I also strongly disagree with the author's conclusions. He says that these organizations should form outside of the election cycle. He FAILS to make note that STILL these organizations have their main focus on achieving benefit for the communities in question by drawing upon the resources of their "adversaries". This is mostly through government policy.

As I think about it - of course our economic receipts are drawn from others that we engage with. Where as others seek to develop a "fair society" by focusing upon both the so called "safety net" and by using government to, as a Democratic congressman from Minnesota said the other day "smooth out the rough edges of capitalism".

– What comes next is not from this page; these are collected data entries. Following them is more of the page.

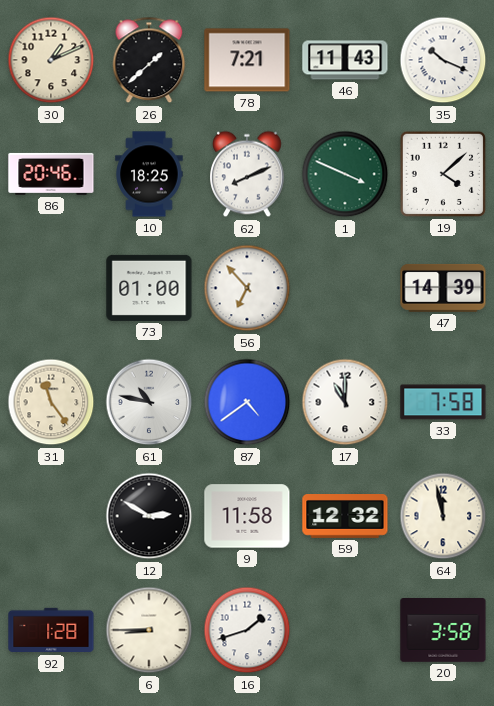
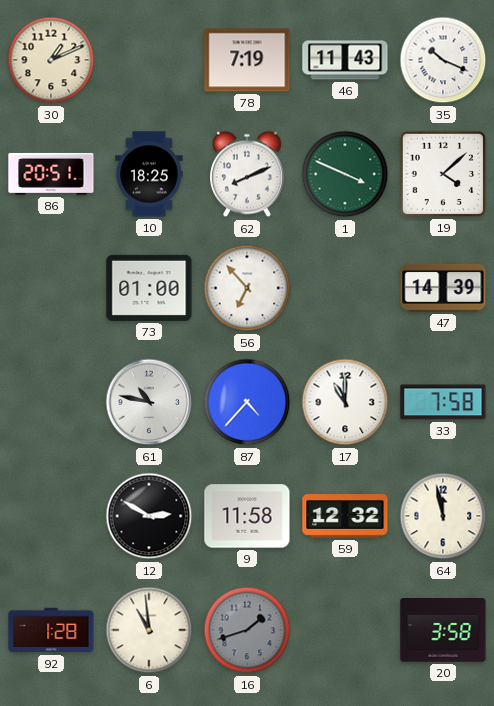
26: 1:38 -> none
78: 7:21 -> 7:19
86: 20:46 -> 20:51
31: 11:24 -> none
87: 4:39 -> 4:37
6: 8:45 -> 10:59
16 dial: white -> grey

I believe that superior to these initiatives should be the focus upon positioning the community so that they are more competitive with other communities - offering goods and services that these others want and TAKING THEIR MONEY IN THE PROCESS.

Let me ask you - which of these two strategies build up the INDUSTRIOUSNESS and SKILLS for those in receipt of the funds?

When cities or regions are dominated by people who think as the author does we would THINK that prosperity would reign because now THEY have near complete control of the area and their way can be rendered. In fact this is not the case. Where as they damned their economic ideological adversaries when they were present - they now see that they are interdependent upon them when they depart.

More than the change in the election cycle needs to be the purging of the pure "radical/revolutionary" spirit which is often adopted for the sake of "fighting the system". In remaining at the extreme they almost always insure that the whole will suffer in the long run as America being a democratic state will have their adversaries to MOVE to a more hospitable place where they are not the bad guys.